2月3日、節分ですね。

鬼は そと
福は うち


悪いものは豆を撒いて追い払って、良いものだけ呼び込みたいもの。
邪気祓い、邪気祓い👹

・・・でも ひょっとしたら
私たちの中にも、

「あいつは悪いやつだから」
と思い込み、その実体を見ようともしない...そんなところがあるのではないでしょうか。

* * * 

◆『島ひきおに』(山下明生 文/梶山俊夫 絵 1973年 偕成社)


なんぼか むかしの はなしじゃそうな。
ひろい うみの まんなかに、ちょこんと 小さな 島が あって、ひとりぼっちで おにが すんでいたそうな。

......

鬼は、毎日ひとりぼっちで寂しかったのです。

だから、嵐の日に漁師を助けたとき、「やっと仲間ができる」と どんなに嬉しかったことでしょう。

「人間と一緒に暮らすためには、人間の住む島まで鬼の島を引っ張ってきたらよい」と聞いて、どんなに心が踊ったことでしょう。


漁師の言葉は(鬼への恐怖から出た)でまかせでしたが、人のいい鬼はそれを心から信じてしまいます。

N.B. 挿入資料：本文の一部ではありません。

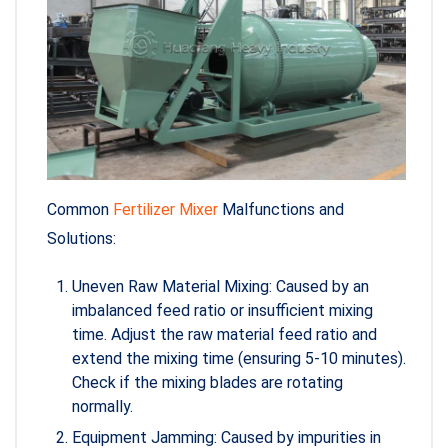
Common
Fertilizer Mixer
Malfunctions and
Solutions:
Uneven Raw Material Mixing: Caused by an
imbalanced feed ratio or insufficient mixing
time. Adjust the raw material feed ratio and
extend the mixing time (ensuring 5-10 minutes).
Check if the mixing blades are rotating
normally.
Equipment Jamming: Caused by impurities in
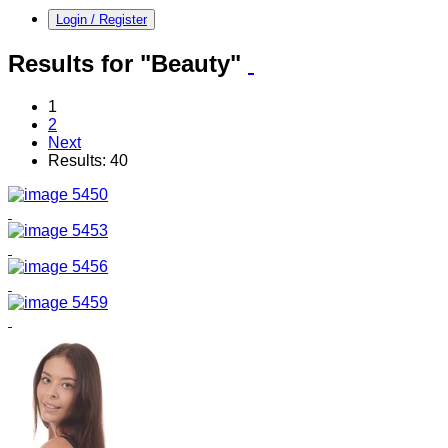
Login / Register
Results for "Beauty"
1
2
Next
Results: 40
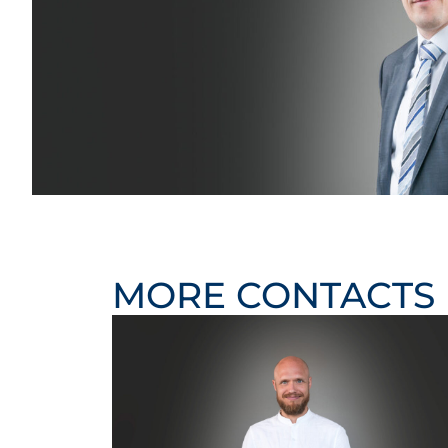
MORE CONTACTS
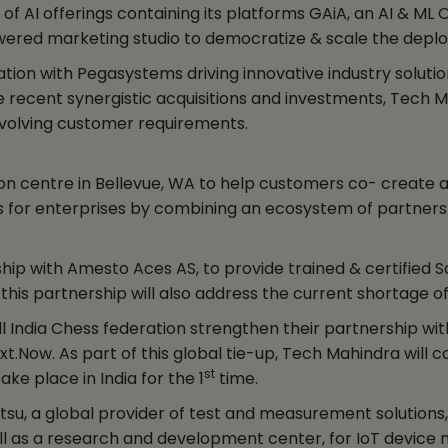
of AI offerings containing its platforms GAiA, an AI & ML
owered marketing studio to democratize & scale the deplo
on with Pegasystems driving innovative industry solutions
recent synergistic acquisitions and investments, Tech Ma
 evolving customer requirements.
on centre in Bellevue, WA to help customers co- create
ons for enterprises by combining an ecosystem of partne
p with Amesto Aces AS, to provide trained & certified S
his partnership will also address the current shortage of 
l India Chess federation strengthen their partnership wi
xt.Now. As part of this global tie-up, Tech Mahindra will 
st
ake place in India for the 1
time.
su, a global provider of test and measurement solutions,
ll as a research and development center, for IoT device m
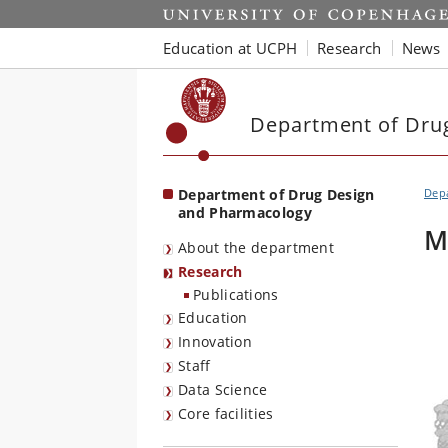
Start
Education at UCPH
Research
News
Department of Dru
Department of Drug Design
Dep
and Pharmacology
M
About the department
Research
Publications
Education
Innovation
Staff
Data Science
Core facilities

鬼は生まれ育った島の底を削り、太い綱でしばったそれを引き、海の中を歩き始めます。

一晩歩き続けてようやく漁師の島についた鬼は、喜んで、海鳴りのような声で叫びます。

「おーい、島 ひっぱってきたぞ。こっちゃ きて あそんでいけ!」

まさか鬼が本当に来るとは思っていなかった人々は怯えます。
「どうぞ、ほかの 村へ・・・」

さてここから先、

鬼は行く先々で期待を裏切られ、
人間に裏切られ、それでも

なん日も、なん月も、なん年も、
ただひたすら、もう何も見えなくなった海を歩き続けるのでした...

* * * 

『島ひきおに』は昔ばなしの語り調で書かれていますが、山下明生による創作の物語です。

節分。

「鬼は そと!」
声に出しながら、「ほんとうに追い出すべきものはなんだろう?」ふと思う...

優しく寂しい鬼が主人公のお話です。


この絵本を子どもたちの前で読みますと、しいんと静まり返ります。

「ほんとうに終わり?続きはないの?」切実な目で尋ねてくる子が必ずおります。